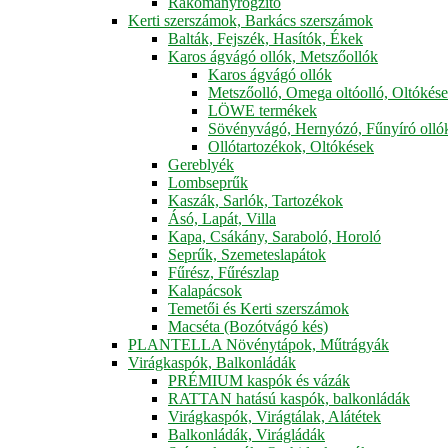
Rakományrögzítő
Kerti szerszámok, Barkács szerszámok
Balták, Fejszék, Hasítók, Ékek
Karos ágvágó ollók, Metszőollók
Karos ágvágó ollók
Metszőolló, Omega oltóolló, Oltókés
LÖWE termékek
Sövényvágó, Hernyózó, Fűnyíró olló
Ollótartozékok, Oltókések
Gereblyék
Lombseprűk
Kaszák, Sarlók, Tartozékok
Ásó, Lapát, Villa
Kapa, Csákány, Saraboló, Horoló
Seprűk, Szemeteslapátok
Fűrész, Fűrészlap
Kalapácsok
Temetői és Kerti szerszámok
Macséta (Bozótvágó kés)
PLANTELLA Növénytápok, Műtrágyák
Virágkaspók, Balkonládák
PRÉMIUM kaspók és vázák
RATTAN hatású kaspók, balkonládák
Virágkaspók, Virágtálak, Alátétek
Balkonládák, Virágládák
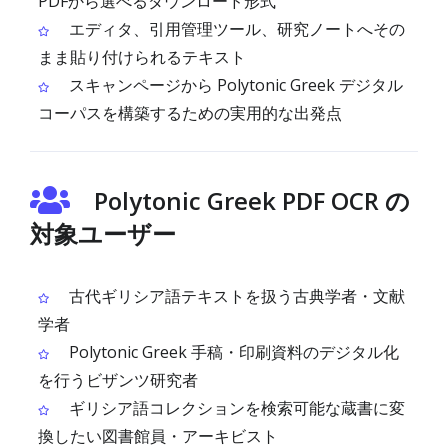
PDFから選べるダウンロード形式
エディタ、引用管理ツール、研究ノートへその
まま貼り付けられるテキスト
スキャンページから Polytonic Greek デジタル
コーパスを構築するための実用的な出発点
Polytonic Greek PDF OCR の
対象ユーザー
古代ギリシア語テキストを扱う古典学者・文献
学者
Polytonic Greek 手稿・印刷資料のデジタル化
を行うビザンツ研究者
ギリシア語コレクションを検索可能な蔵書に変
換したい図書館員・アーキビスト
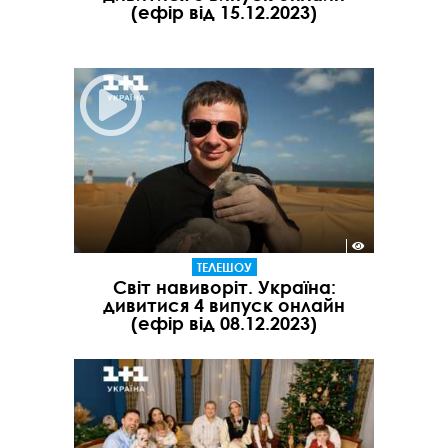
(ефір від 15.12.2023)
ТЕЛЕШОУ
Світ навиворіт. Україна:
дивитися 4 випуск онлайн
(ефір від 08.12.2023)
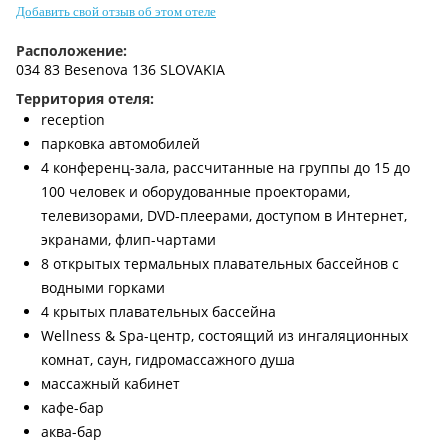
Добавить свой отзыв об этом отеле
Контакты
Расположение:
034 83 Besenova 136 SLOVAKIA
Территория отеля:
reception
парковка автомобилей
4 конференц-зала, рассчитанные на группы до 15 до
100 человек и оборудованные проекторами,
телевизорами, DVD-плеерами, доступом в Интернет,
экранами, флип-чартами
8 открытых термальных плавательных бассейнов с
водными горками
4 крытых плавательных бассейна
Wellness & Spa-центр, состоящий из ингаляционных
комнат, саун, гидромассажного душа
массажный кабинет
кафе-бар
аква-бар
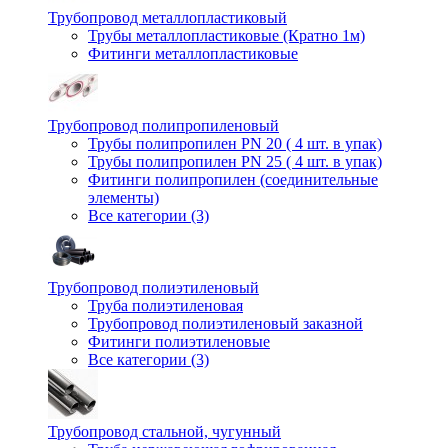
Трубопровод металлопластиковый
Трубы металлопластиковые (Кратно 1м)
Фитинги металлопластиковые
Трубопровод полипропиленовый
Трубы полипропилен PN 20 ( 4 шт. в упак)
Трубы полипропилен PN 25 ( 4 шт. в упак)
Фитинги полипропилен (cоединительные
элементы)
Все категории (3)
Трубопровод полиэтиленовый
Труба полиэтиленовая
Трубопровод полиэтиленовый заказной
Фитинги полиэтиленовые
Все категории (3)
Трубопровод стальной, чугунный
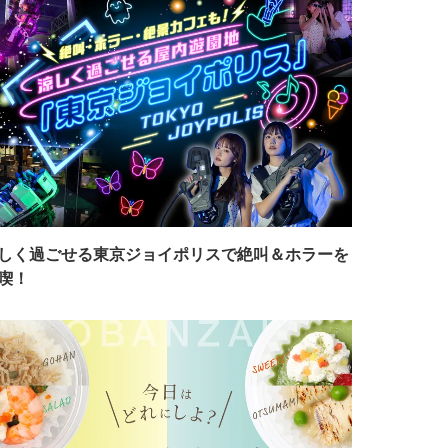
しく過ごせる東京ジョイポリスで絶叫＆ホラーを
喫！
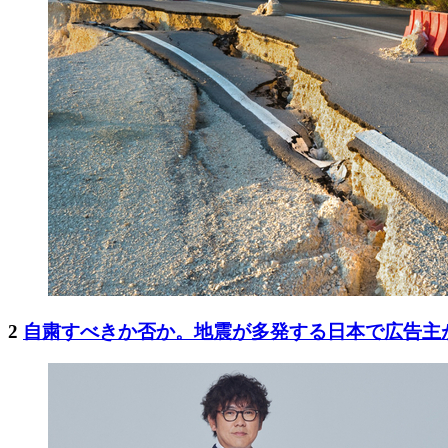
2
自粛すべきか否か。地震が多発する日本で広告主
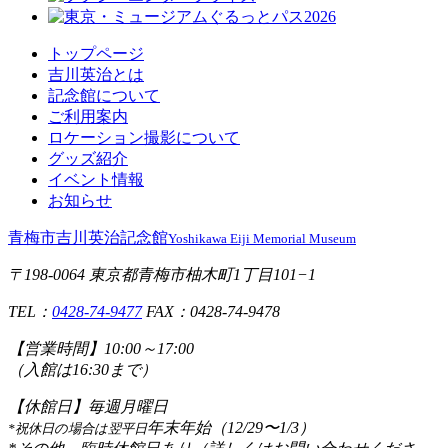
トップページ
吉川英治とは
記念館について
ご利用案内
ロケーション撮影について
グッズ紹介
イベント情報
お知らせ
青梅市吉川英治記念館
Yoshikawa Eiji Memorial Museum
〒198-0064 東京都青梅市柚木町1丁目101−1
TEL：
0428-74-9477
FAX：0428-74-9478
【営業時間】
10:00～17:00
（入館は16:30まで）
【休館日】
毎週月曜日
年末年始（12/29〜1/3）
*祝休日の場合は翌平日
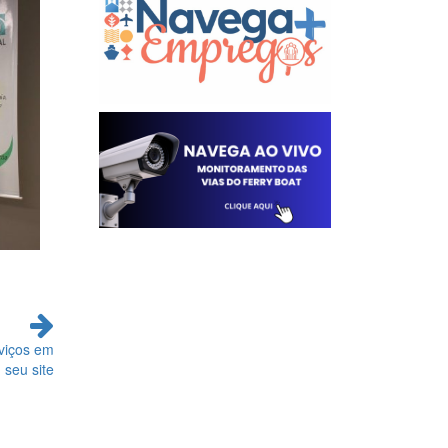
viços em
seu site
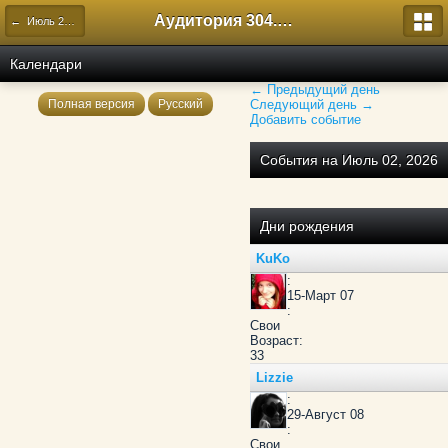
Аудитория 304. История России
← Июль 2026
Календари
← Предыдущий день
Полная версия
Русский
Следующий день →
Добавить событие
События на Июль 02, 2026
Дни рождения
KuKo
:
15-Март 07
:
Свои
Возраст:
33
Lizzie
:
29-Август 08
:
Свои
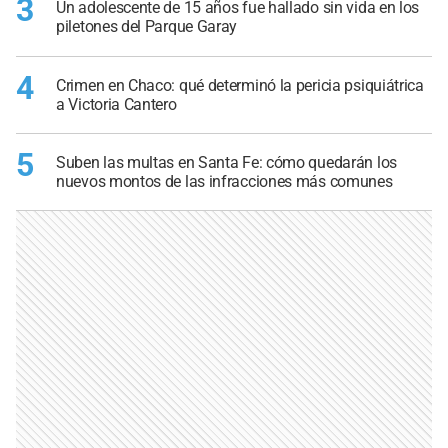
3
Un adolescente de 15 años fue hallado sin vida en los
piletones del Parque Garay
4
Crimen en Chaco: qué determinó la pericia psiquiátrica
a Victoria Cantero
5
Suben las multas en Santa Fe: cómo quedarán los
nuevos montos de las infracciones más comunes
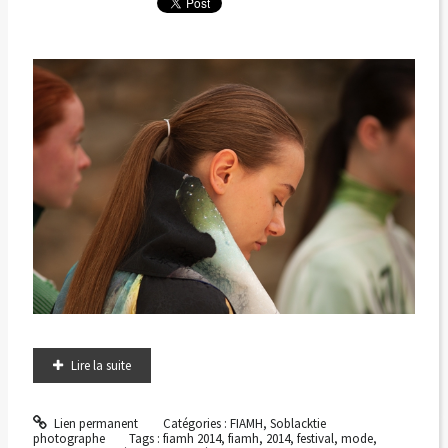
Lire la suite
Lien permanent
Catégories :
FIAMH
,
Soblacktie
photographe
Tags :
fiamh 2014
,
fiamh
,
2014
,
festival
,
mode
,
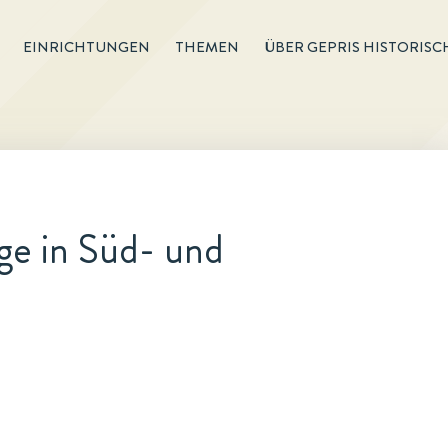
EINRICHTUNGEN
THEMEN
ÜBER GEPRIS HISTORISC
ge in Süd- und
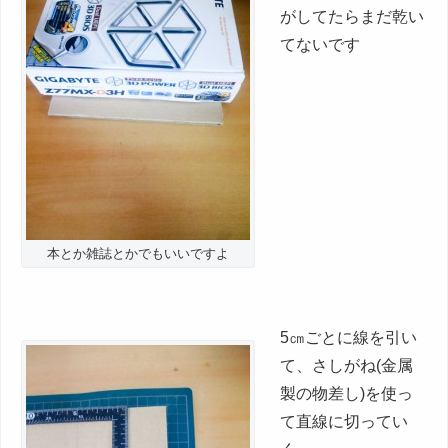
がしてたらまだ乾い
てないです
本とか雑誌とかでもいいですよ
5㎝ごとに線を引い
て、さしがね(金属
製の物差し)を使っ
て直線に切ってい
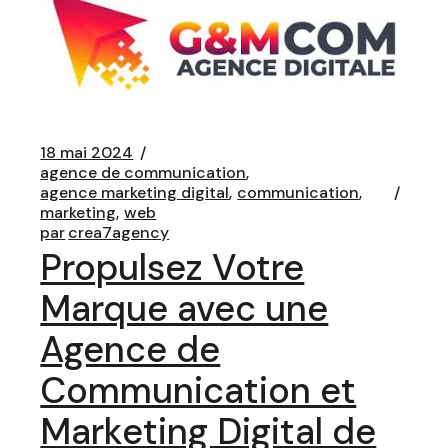
18 mai 2024
agence de communication
agence marketing digital
communication
marketing
web
par
crea7agency
Propulsez Votre
Marque avec une
Agence de
Communication et
Marketing Digital de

━━━

#### Problem requirements:
The lines above that hold the string "Karos" are to be located and copied.

#### Result for this exercise:
Karos ágvágó ollók, Metszőollók
Karos ágvágó ollók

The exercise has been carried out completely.